◆ EXERCISE OBJECTIVE:
Locate the line that contains "pero a menos". Retype it and every line after it to the end of the records, exactly, but not the pictures.

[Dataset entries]

◆ ◆ ◆ ◆ ◆

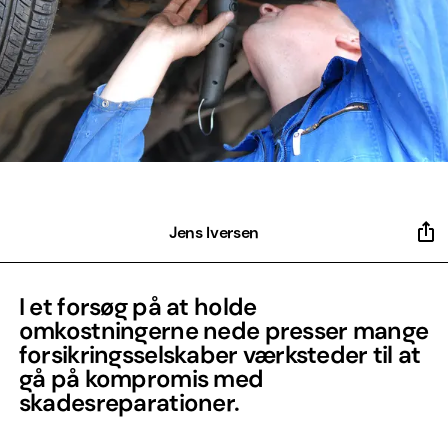
Jens Iversen
I et forsøg på at holde
omkostningerne nede presser mange
forsikringsselskaber værksteder til at
gå på kompromis med
skadesreparationer.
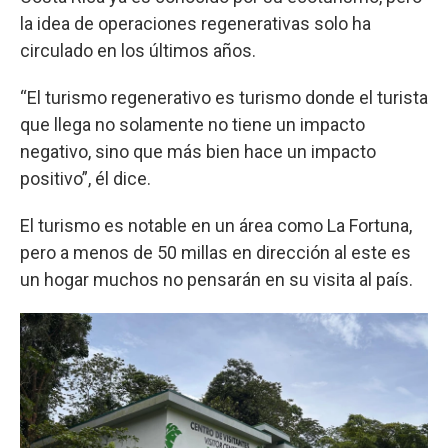
la idea de operaciones regenerativas solo ha
circulado en los últimos años.
“El turismo regenerativo es turismo donde el turista
que llega no solamente no tiene un impacto
negativo, sino que más bien hace un impacto
positivo”, él dice.
El turismo es notable en un área como La Fortuna,
pero a menos de 50 millas en dirección al este es
un hogar muchos no pensarán en su visita al país.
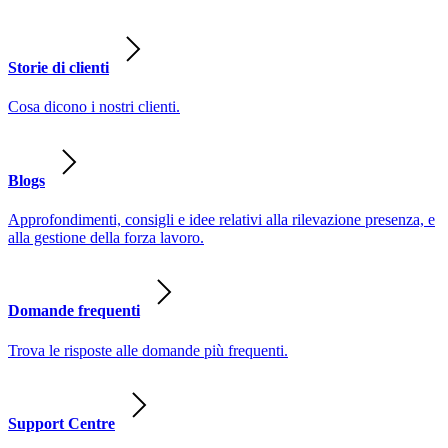
Storie di clienti
Cosa dicono i nostri clienti.
Blogs
Approfondimenti, consigli e idee relativi alla rilevazione presenza, e
alla gestione della forza lavoro.
Domande frequenti
Trova le risposte alle domande più frequenti.
Support Centre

◆ ◆ ◆ ◆ ◆

◆ COMPLETED TASK:
pero a menos de 50 millas en dirección al este es
un hogar muchos no pensarán en su visita al país.
Storie di clienti
Cosa dicono i nostri clienti.
Blogs
Approfondimenti, consigli e idee relativi alla rilevazione presenza, e
alla gestione della forza lavoro.
Domande frequenti
Trova le risposte alle domande più frequenti.
Support Centre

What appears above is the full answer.